The briefs in this volume draw on presentations and discussion at a research workshop organized by the Harvard Project on Climate Agreements in Beijing on July 18–19, 2019. The workshop was hosted and co-sponsored by Tsinghua University’s Institute of Energy, Environment, and Economy, directed by Professor Zhang Xiliang. Workshop participants included 24 researchers and practitioners from China, Australia, Canada, India, Norway, the United Kingdom, and the United States. Chinese participants were based in Guangdong Province, Hubei Province, and Shanghai, as well as Beijing. The agenda and participant list for the workshop are included at the end of the volume.
The Harvard Project has also released a discussion paper by Michael Davidson, who participated in the workshop and whose brief is included in the volume, “Creating Subnational Climate Institutions in China.” The paper describes the evolution of decentralization over the reform period that began in China in 1978, different theories of institutional change in China, and how the empirical and theoretical literatures help us understand the development of institutions for addressing climate change.
This volume, the July 2019 workshop, and Professor Davidson’s paper are part of a larger initiative of the Harvard Project on Climate Agreements examining and comparing subnational climate-change policy in China, India, the United States, and Canada. The Harvard Project is conducting a similar workshop in New Delhi in the summer of 2020 and will release a volume of briefs on subnational climate-change policy in India in early 2021.
Each of the seventeen briefs in this volume begins with several key points, and the seventeen sets of key points are compiled immediately following the introduction. We hope that this structure renders the insights, research results, and analysis contained in the briefs more readily accessible.
Chinese versions of the compilation of key points and introduction are included in the volume.
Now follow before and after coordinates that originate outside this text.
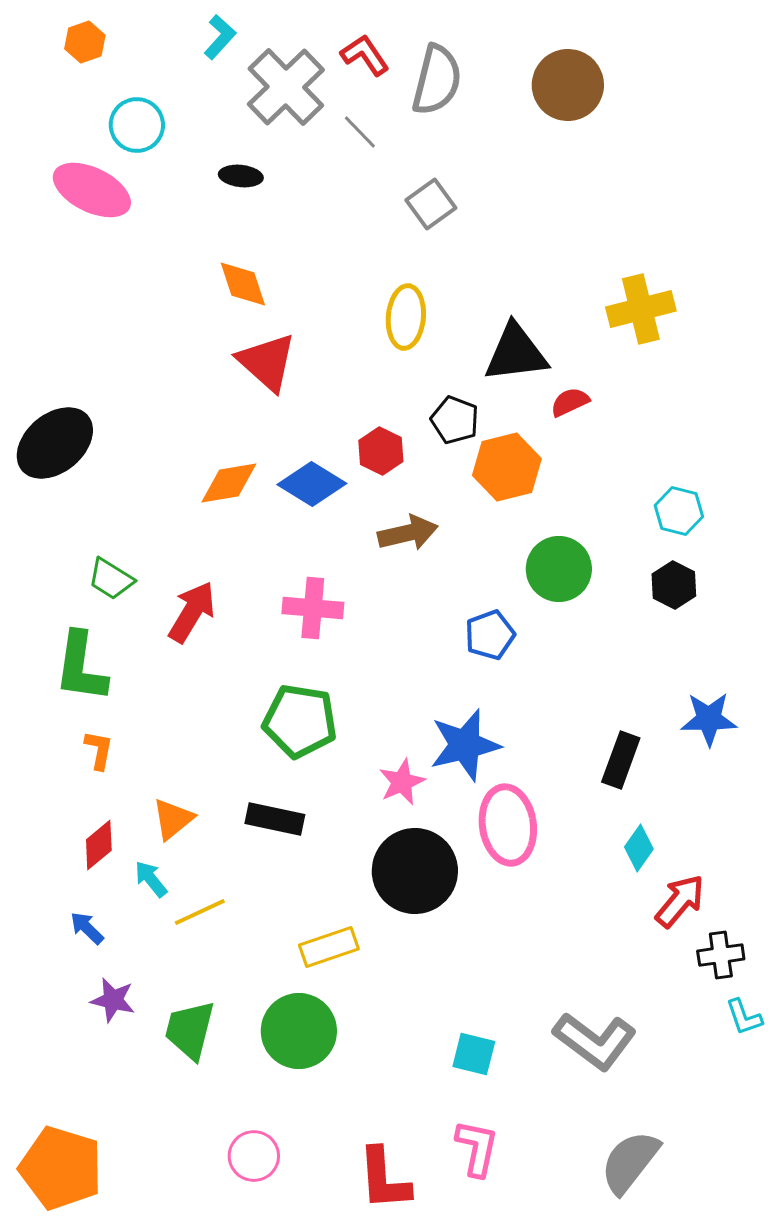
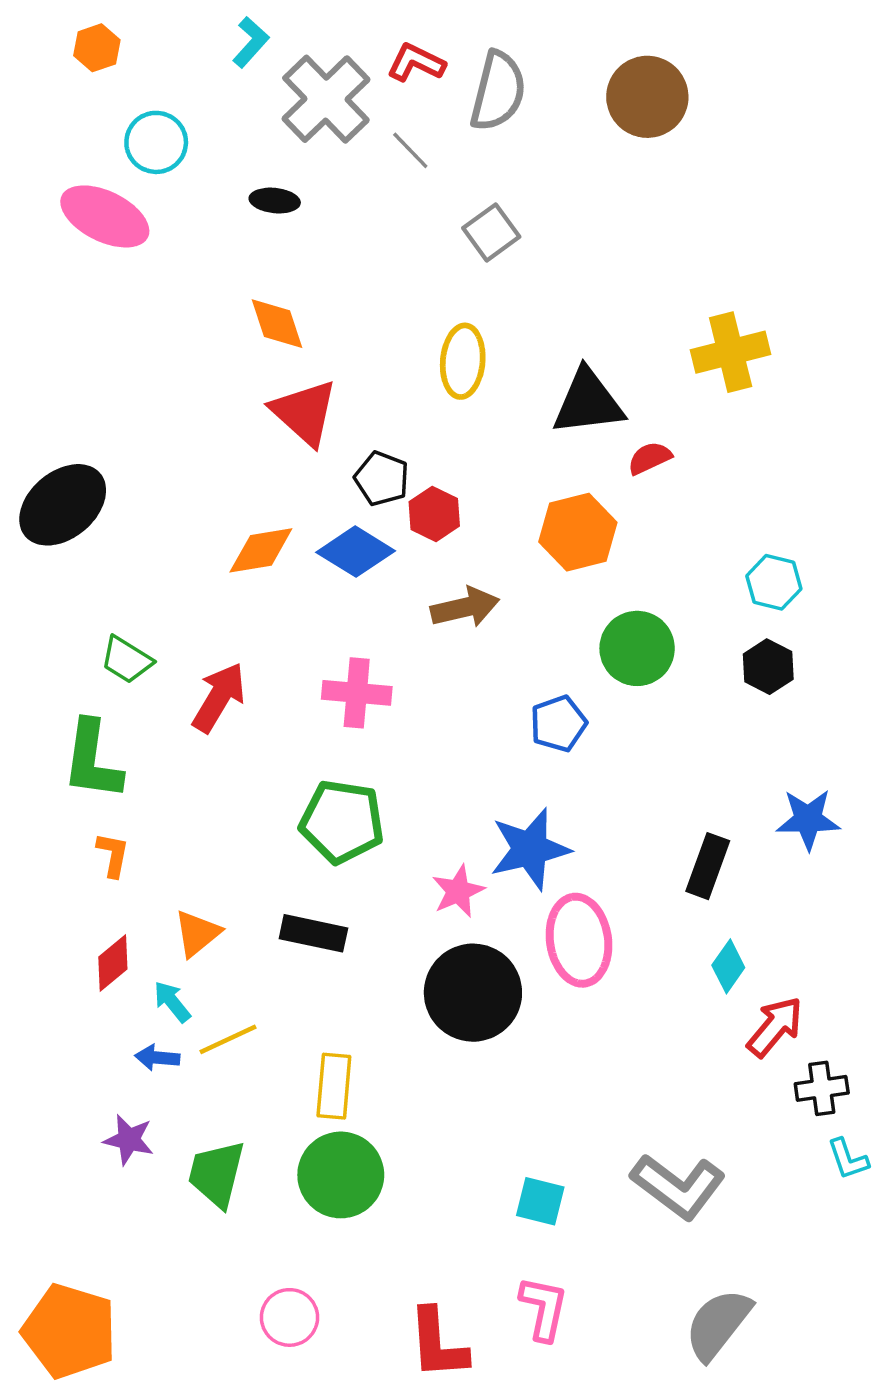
red L-shape: (365, 55) -> (416, 63), turned -30
black pentagon: (455, 420) -> (382, 479), moved
blue arrow: (87, 928) -> (157, 1058), moved, turned -39
yellow rectangle: (329, 947) -> (334, 1086), moved, turned -66

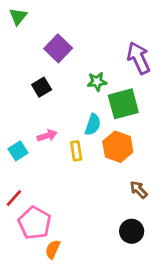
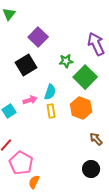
black square: (42, 87) -> (26, 65), size x1.5
green square: (123, 104) -> (85, 77), turned -30
cyan semicircle: (93, 125) -> (50, 92), moved

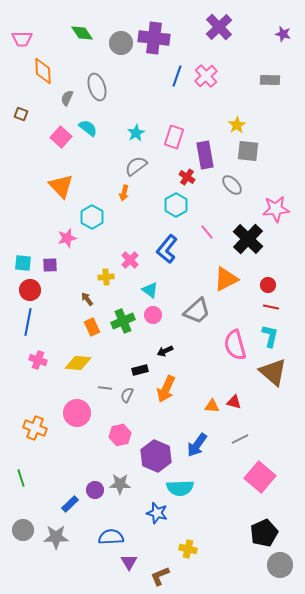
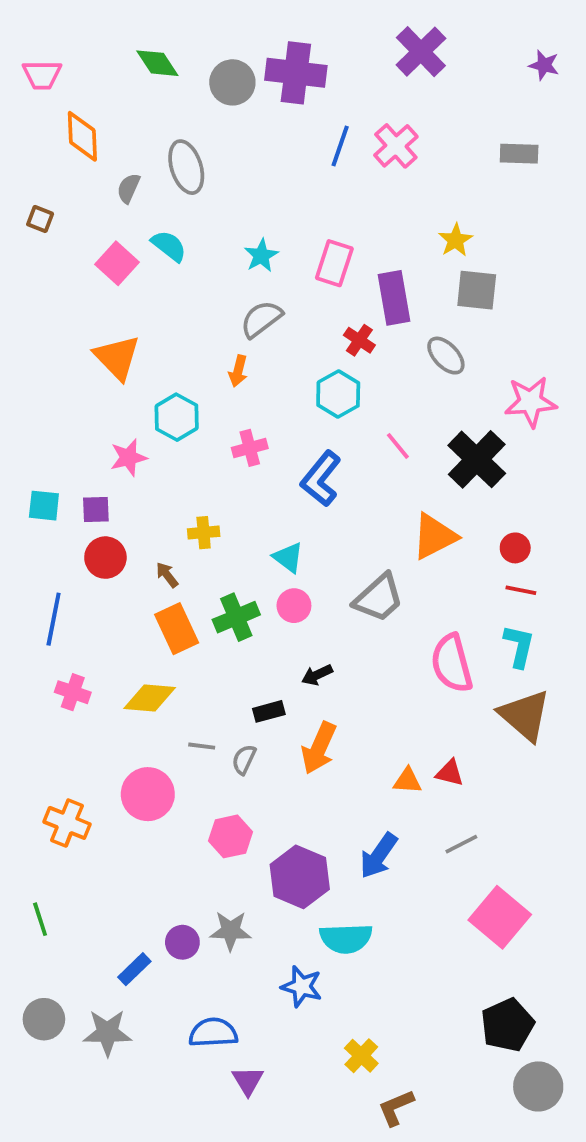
pink cross: (130, 260) -> (250, 448), moved, turned 30
red circle: (30, 290) -> (105, 558), moved
orange rectangle: (92, 327) -> (177, 629), size x1.4
yellow cross: (188, 549) -> (361, 1056), turned 30
brown L-shape: (160, 576) -> (396, 1108), moved

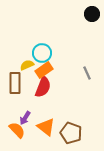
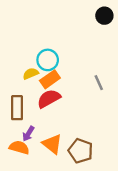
brown rectangle: (15, 83) -> (17, 108), moved
red semicircle: (43, 87) -> (49, 99), turned -140
orange semicircle: (17, 130) -> (19, 147), turned -30

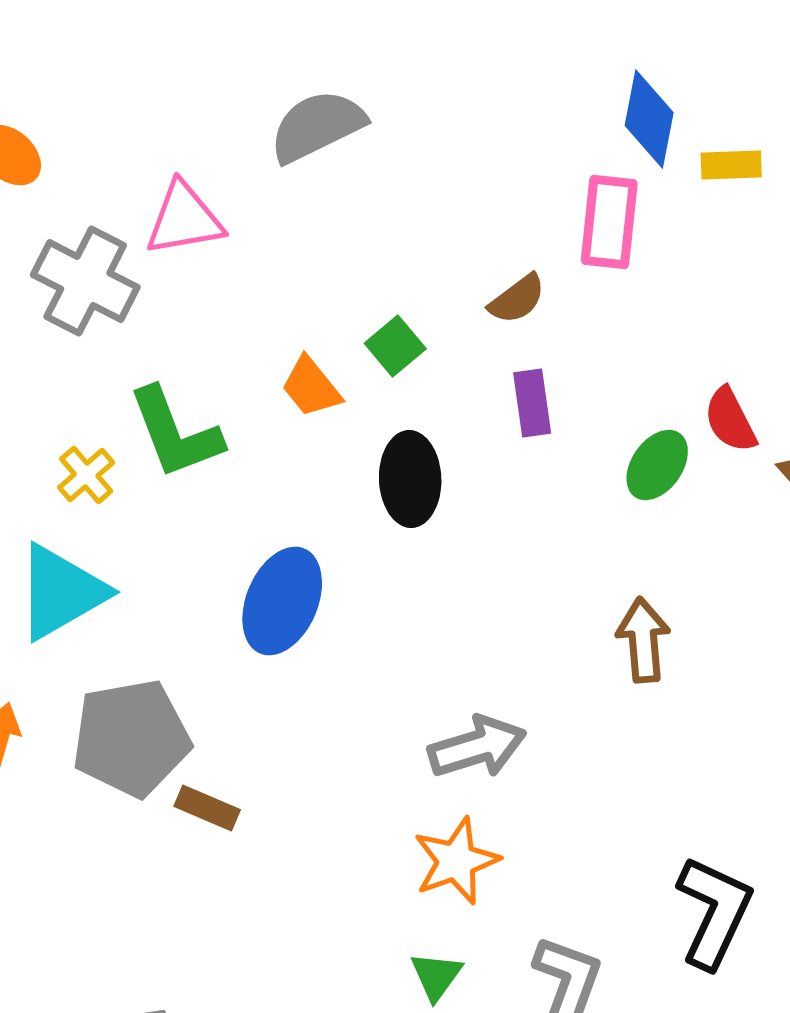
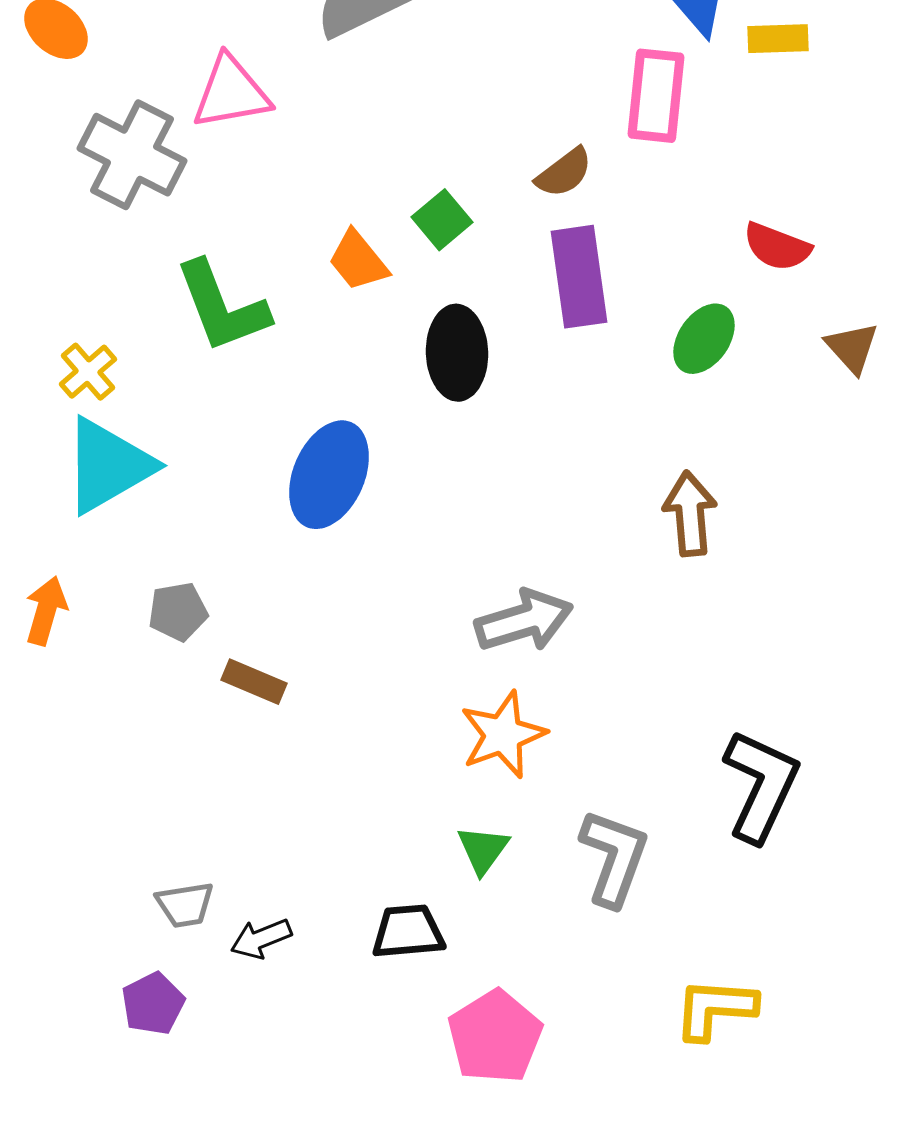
purple rectangle: (532, 403) -> (579, 277), size x1.5
red semicircle: (730, 420) -> (777, 247), moved, turned -42
yellow cross: (86, 475) -> (88, 372), moved
gray pentagon: (131, 738) -> (178, 612), size x0.5

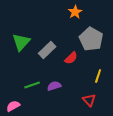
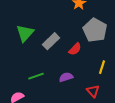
purple semicircle: (54, 86) -> (66, 77), moved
The Harvard Project on Climate Agreements is grateful to the Harvard Global Institute, which provides generous support for the initiative of which this volume and the July 2019 workshop in Beijing are part. We are also grateful for our ongoing collaboration with Professor Zhang Xiliang and his colleagues — a collaboration that has yielded insights that we hope prove useful to researchers and policy makers working to address the problem of climate change.